Two-sample t-test with Unequal Sample Sizes in Python

2024-05-08 349 words 2 minutes

Contents

The two-sample t-test with unequal sample sizes can be performed using the ttest_ind() function from the Scipy package in Python.

In case of unequal sample sizes, you should check the assumption of the equality of variances (homoscedasticity).

If the variances are not equal you should perform the Welch’s t-test (which does not assume equal variances between the two samples).

You should use Student’s two-sample t-test with unequal sample sizes when variances are equal

from scipy import stats

stats.ttest_ind(sample1, sample2)

You should use Welch’s t-test with unequal sample sizes when variances are not equal

# Welch’s t-test
from scipy import stats

stats.ttest_ind(sample1, sample2, equal_var=False)

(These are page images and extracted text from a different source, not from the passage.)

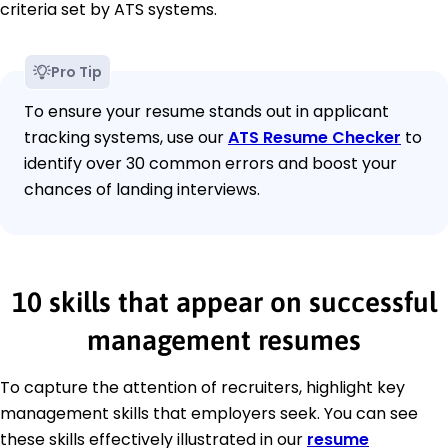
criteria set by ATS systems.
Pro Tip
To ensure your resume stands out in applicant
tracking systems, use our
ATS Resume Checker
to
identify over 30 common errors and boost your
chances of landing interviews.
10 skills that appear on successful
management resumes
To capture the attention of recruiters, highlight key
management skills that employers seek. You can see
these skills effectively illustrated in our
resume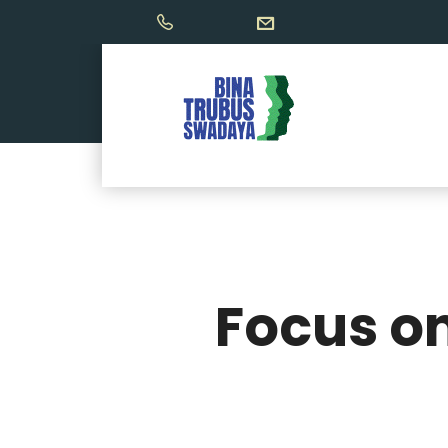
Focus on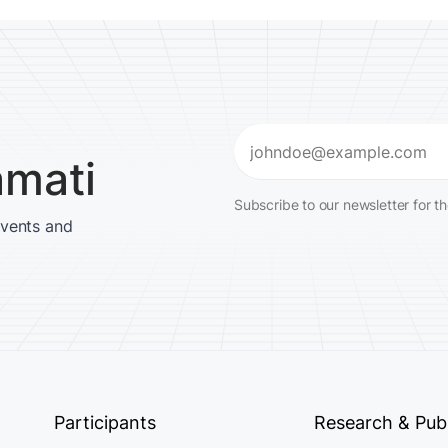
Email
amati
(Required)
Subscribe to our newsletter for t
events and
Participants
Research & Publ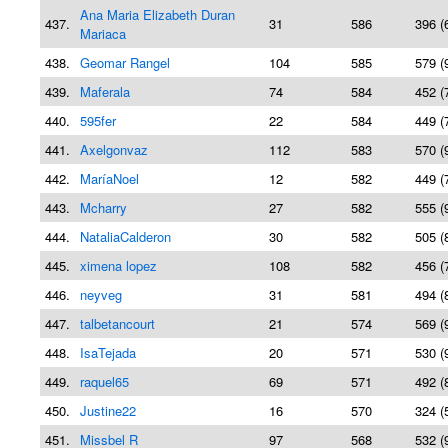
Ana Maria Elizabeth Duran
437.
31
586
396 (
Mariaca
438.
Geomar Rangel
104
585
579 (
439.
Maferala
74
584
452 (
440.
595fer
22
584
449 (
441.
Axelgonvaz
112
583
570 (
442.
MaríaNoel
12
582
449 (
443.
Mcharry
27
582
555 (
444.
NataliaCalderon
30
582
505 (
445.
ximena lopez
108
582
456 (
446.
neyveg
31
581
494 (
447.
talbetancourt
21
574
569 (
448.
IsaTejada
20
571
530 (
449.
raquel65
69
571
492 (
450.
Justine22
16
570
324 (
451.
Missbel R
97
568
532 (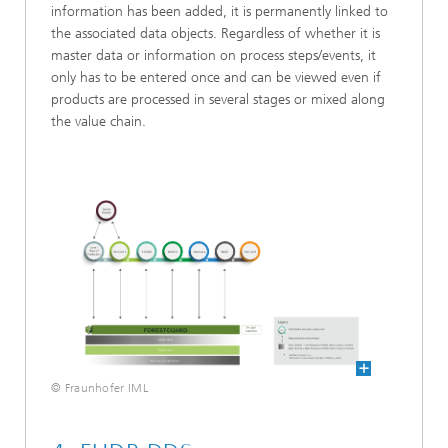
information has been added, it is permanently linked to
the associated data objects. Regardless of whether it is
master data or information on process steps/events, it
only has to be entered once and can be viewed even if
products are processed in several stages or mixed along
the value chain.
© Fraunhofer IML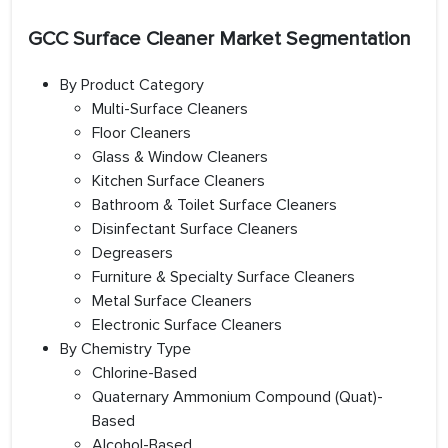
GCC Surface Cleaner Market Segmentation
By Product Category
Multi-Surface Cleaners
Floor Cleaners
Glass & Window Cleaners
Kitchen Surface Cleaners
Bathroom & Toilet Surface Cleaners
Disinfectant Surface Cleaners
Degreasers
Furniture & Specialty Surface Cleaners
Metal Surface Cleaners
Electronic Surface Cleaners
By Chemistry Type
Chlorine-Based
Quaternary Ammonium Compound (Quat)-
Based
Alcohol-Based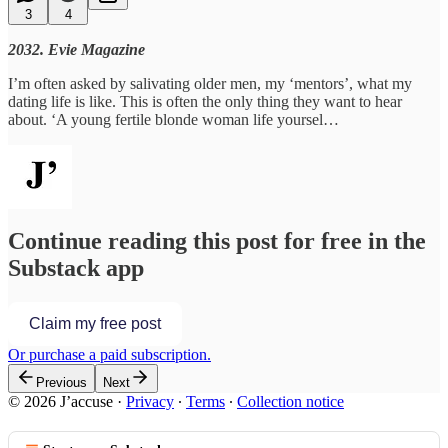
3
4
2032. Evie Magazine
I’m often asked by salivating older men, my ‘mentors’, what my
dating life is like. This is often the only thing they want to hear
about. ‘A young fertile blonde woman life yoursel…
Continue reading this post for free in the
Substack app
Claim my free post
Or purchase a paid subscription.
Previous
Next
© 2026 J’accuse
·
Privacy
∙
Terms
∙
Collection notice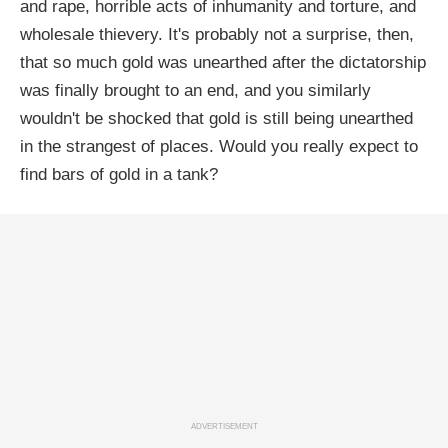
and rape, horrible acts of inhumanity and torture, and
wholesale thievery. It's probably not a surprise, then,
that so much gold was unearthed after the dictatorship
was finally brought to an end, and you similarly
wouldn't be shocked that gold is still being unearthed
in the strangest of places. Would you really expect to
find bars of gold in a tank?
ADVERTISEMENT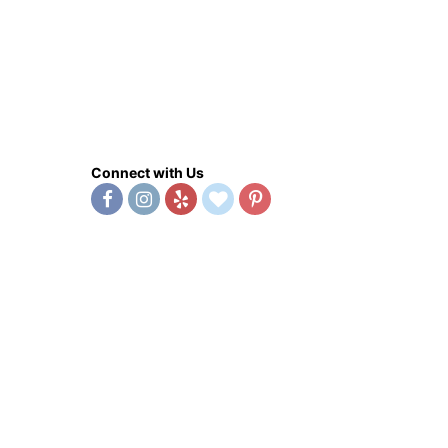
Connect with Us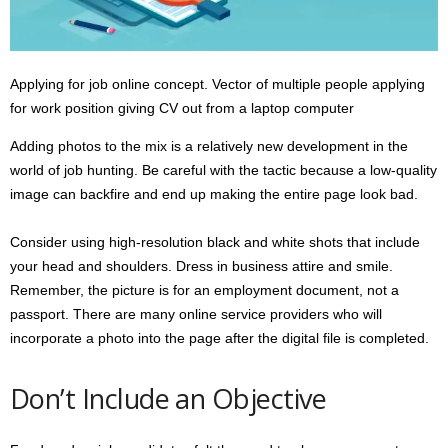
Applying for job online concept. Vector of multiple people applying
for work position giving CV out from a laptop computer
Adding photos to the mix is a relatively new development in the
world of job hunting. Be careful with the tactic because a low-quality
image can backfire and end up making the entire page look bad.
Consider using high-resolution black and white shots that include
your head and shoulders. Dress in business attire and smile.
Remember, the picture is for an employment document, not a
passport. There are many online service providers who will
incorporate a photo into the page after the digital file is completed.
Don’t Include an Objective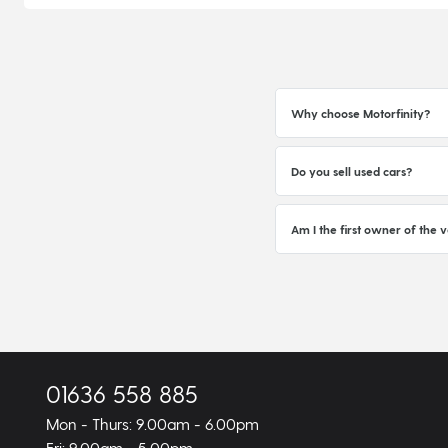
Why choose Motorfinity?
Do you sell used cars?
Am I the first owner of the v
01636 558 885
Mon - Thurs: 9.00am - 6.00pm
Fri: 9.00am - 5.00pm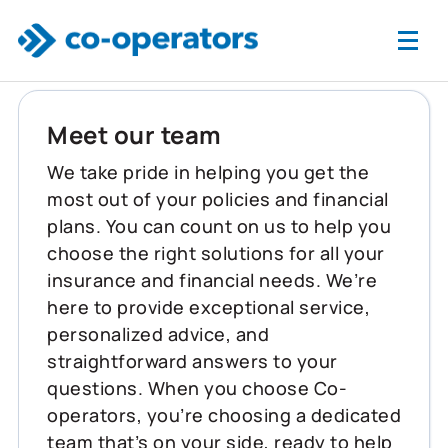
Skip to main content
Meet our team
We take pride in helping you get the
most out of your policies and financial
plans. You can count on us to help you
choose the right solutions for all your
insurance and financial needs. We’re
here to provide exceptional service,
personalized advice, and
straightforward answers to your
questions. When you choose Co-
operators, you’re choosing a dedicated
team that’s on your side, ready to help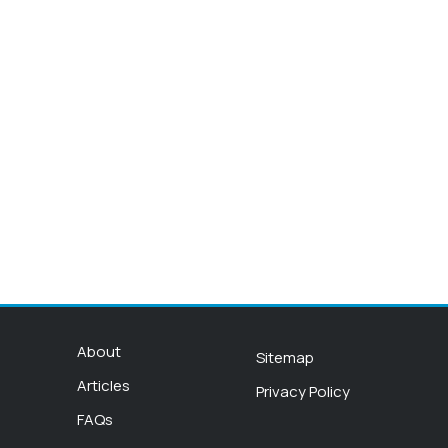
About
Sitemap
Articles
Privacy Policy
FAQs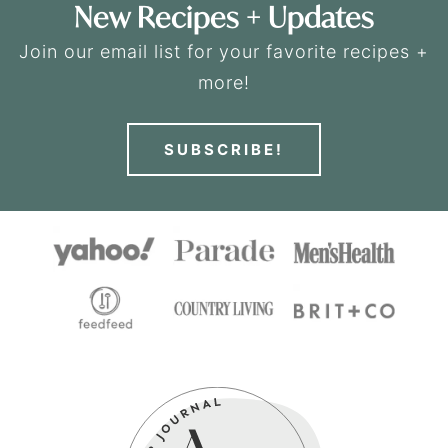
New Recipes + Updates
Join our email list for your favorite recipes +
more!
SUBSCRIBE!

Welch’s t-test is appropriate for unequal sample sizes when variances are not equal as it adjusts for differences in sample size and variance.

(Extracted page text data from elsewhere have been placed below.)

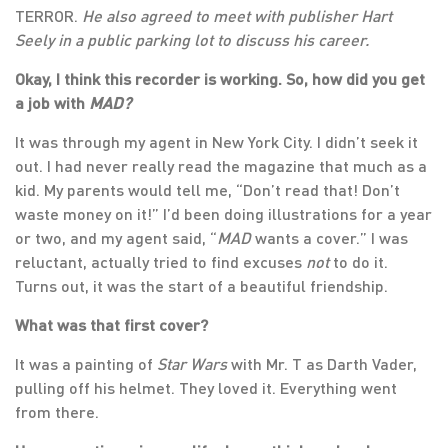
TERROR.
He also agreed to meet with
publisher Hart
Seely in a public parking lot to discuss his career.
Okay, I think this recorder is working. So, how did you get
a job with
MAD?
It was through my agent in New York City. I didn’t seek it
out. I had never really read the magazine that much as a
kid. My parents would tell me, “Don’t read that! Don’t
waste money on it!” I’d been doing illustrations for a year
or two, and my agent said, “
MAD
wants a cover.” I was
reluctant, actually tried to find excuses
not
to do it.
Turns out, it was the start of a beautiful friendship.
What was that first cover?
It was a painting of
Star Wars
with Mr. T as Darth Vader,
pulling off his helmet. They loved it. Everything went
from there.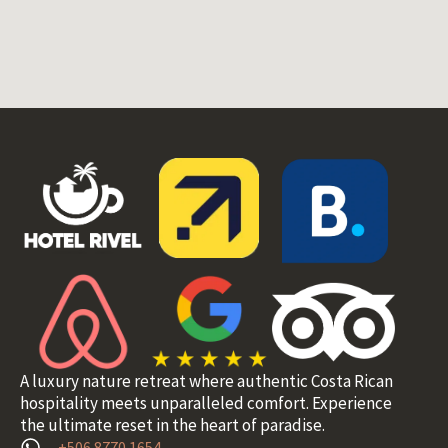
A luxury nature retreat where authentic Costa Rican
hospitality meets unparalleled comfort. Experience
the ultimate reset in the heart of paradise.
+506 8770 1654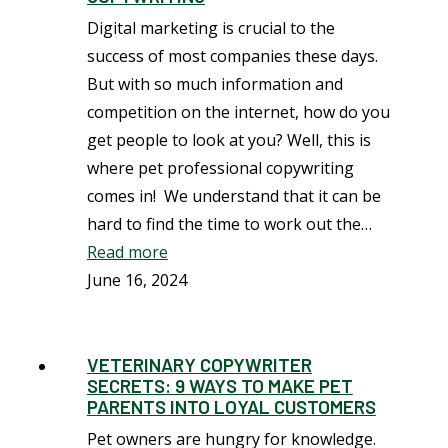
Digital marketing is crucial to the
success of most companies these days.
But with so much information and
competition on the internet, how do you
get people to look at you? Well, this is
where pet professional copywriting
comes in! We understand that it can be
hard to find the time to work out the…
Read more
June 16, 2024
VETERINARY COPYWRITER
SECRETS: 9 WAYS TO MAKE PET
PARENTS INTO LOYAL CUSTOMERS
Pet owners are hungry for knowledge.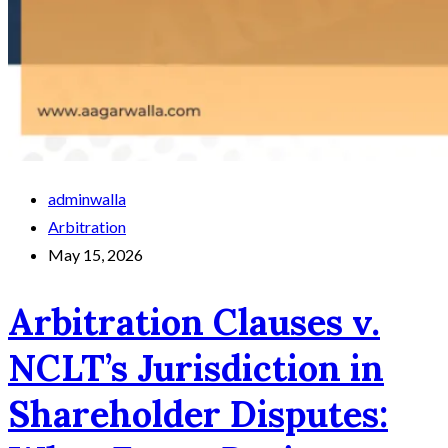
adminwalla
Arbitration
May 15, 2026
Arbitration Clauses v.
NCLT’s Jurisdiction in
Shareholder Disputes: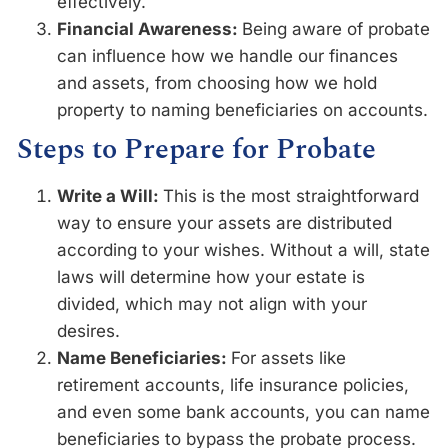
effectively.
Financial Awareness:
Being aware of probate
can influence how we handle our finances
and assets, from choosing how we hold
property to naming beneficiaries on accounts.
Steps to Prepare for Probate
Write a Will:
This is the most straightforward
way to ensure your assets are distributed
according to your wishes. Without a will, state
laws will determine how your estate is
divided, which may not align with your
desires.
Name Beneficiaries:
For assets like
retirement accounts, life insurance policies,
and even some bank accounts, you can name
beneficiaries to bypass the probate process.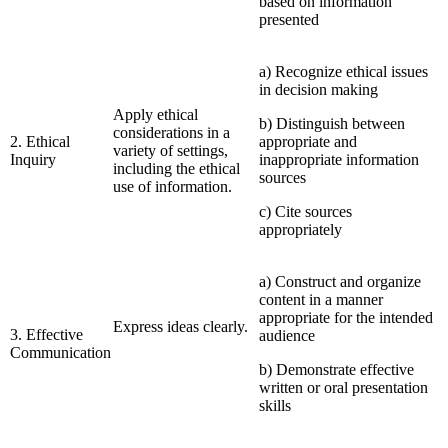
based on information
presented
a) Recognize ethical issues
in decision making
Apply ethical
b) Distinguish between
considerations in a
2. Ethical
appropriate and
variety of settings,
Inquiry
inappropriate information
including the ethical
sources
use of information.
c) Cite sources
appropriately
a) Construct and organize
content in a manner
appropriate for the intended
Express ideas clearly.
3. Effective
audience
Communication
b) Demonstrate effective
written or oral presentation
skills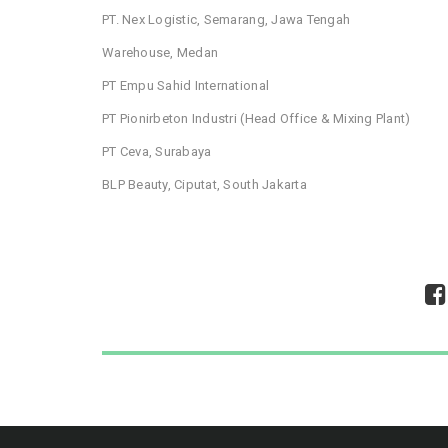
PT. Nex Logistic, Semarang, Jawa Tengah
Warehouse, Medan
PT Empu Sahid International
PT Pionirbeton Industri (Head Office & Mixing Plant)
PT Ceva, Surabaya
BLP Beauty, Ciputat, South Jakarta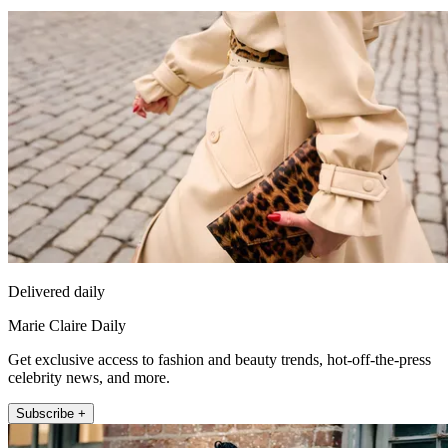
Delivered daily
Marie Claire Daily
Get exclusive access to fashion and beauty trends, hot-off-the-press
celebrity news, and more.
Subscribe +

The following examples demonstrate how to perform a two-sample t-test with unequal sample sizes in Python.

Create dataset

Create datasets with unequal sizes for two samples ,

sample1 = [24, 28, 32, 29, 35, 36, 30, 32, 25, 31]  
sample2 = [5, 10, 25, 15, 16, 20]

The sample1 has 10 observations whereas the sample2 has 6 observations.

Check assumption of equality of variances

Before performing the two-sample t-test with unequal sample sizes, you should check the assumption of the equality of variances.

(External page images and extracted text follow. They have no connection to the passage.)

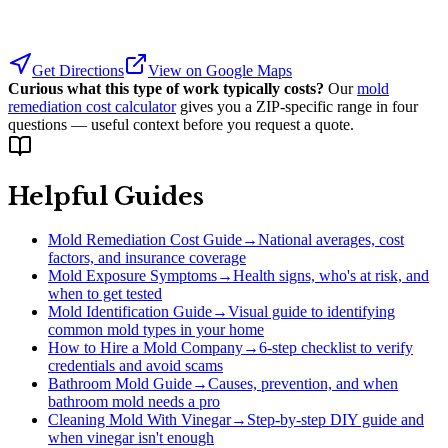
Get Directions
View on Google Maps
Curious what this type of work typically costs?
Our
mold
remediation cost calculator
gives you a ZIP-specific range in four
questions — useful context before you request a quote.
Helpful Guides
Mold Remediation Cost Guide
→
National averages, cost
factors, and insurance coverage
Mold Exposure Symptoms
→
Health signs, who's at risk, and
when to get tested
Mold Identification Guide
→
Visual guide to identifying
common mold types in your home
How to Hire a Mold Company
→
6-step checklist to verify
credentials and avoid scams
Bathroom Mold Guide
→
Causes, prevention, and when
bathroom mold needs a pro
Cleaning Mold With Vinegar
→
Step-by-step DIY guide and
when vinegar isn't enough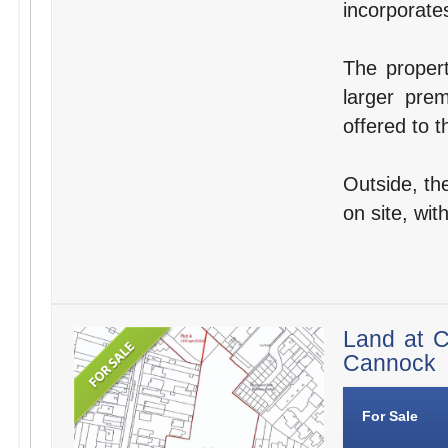
incorporates 
The proper
larger pre
offered to t
Outside, the
on site, wit
Land at C
Cannock
For Sale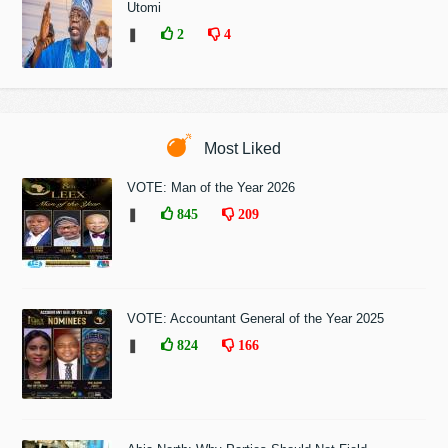
Utomi
❚
2
4
Most Liked
VOTE: Man of the Year 2026
❚
845
209
VOTE: Accountant General of the Year 2025
❚
824
166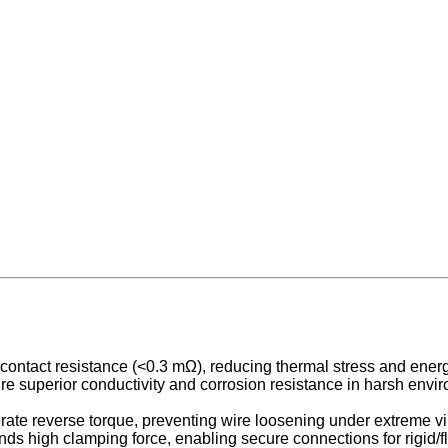
contact resistance (<0.3 mΩ), reducing thermal stress and ene
re superior conductivity and corrosion resistance in harsh envir
ate reverse torque, preventing wire loosening under extreme vi
s high clamping force, enabling secure connections for rigid/fl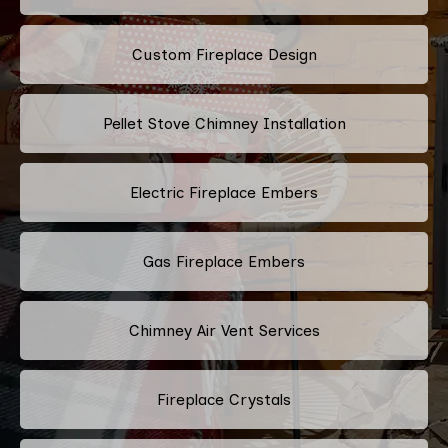
Custom Fireplace Design
Pellet Stove Chimney Installation
Electric Fireplace Embers
Gas Fireplace Embers
Chimney Air Vent Services
Fireplace Crystals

You can use Levene’s test to assess whether the variances of the two samples are equal

# import package
from scipy.stats import levene

levene(sample1, sample1)

# output
LeveneResult(statistic=0.0, pvalue=1.0)

As the p value (1.0) from Levene’s test is greater than significance level (0.05), you would fail to reject the null hypothesis of equal variances i.e. variances are equal between the two samples.

Perform two-sample t-test

As the variances are equal between two unequal sizes samples, you should perform the two-sample t-test using ttest_ind() function (assuming equal variance).

# import package
from scipy import stats

stats.ttest_ind(sample1, sample2)

# output
Ttest_indResult(statistic=5.5411211843802795, pvalue=7.269211172631758e-05)

As the p value from the two-sample t-test is less than a significance level (0.05), you should reject the null hypothesis and conclude that there is a statistically significant difference between the means of the two samples with unequal sizes.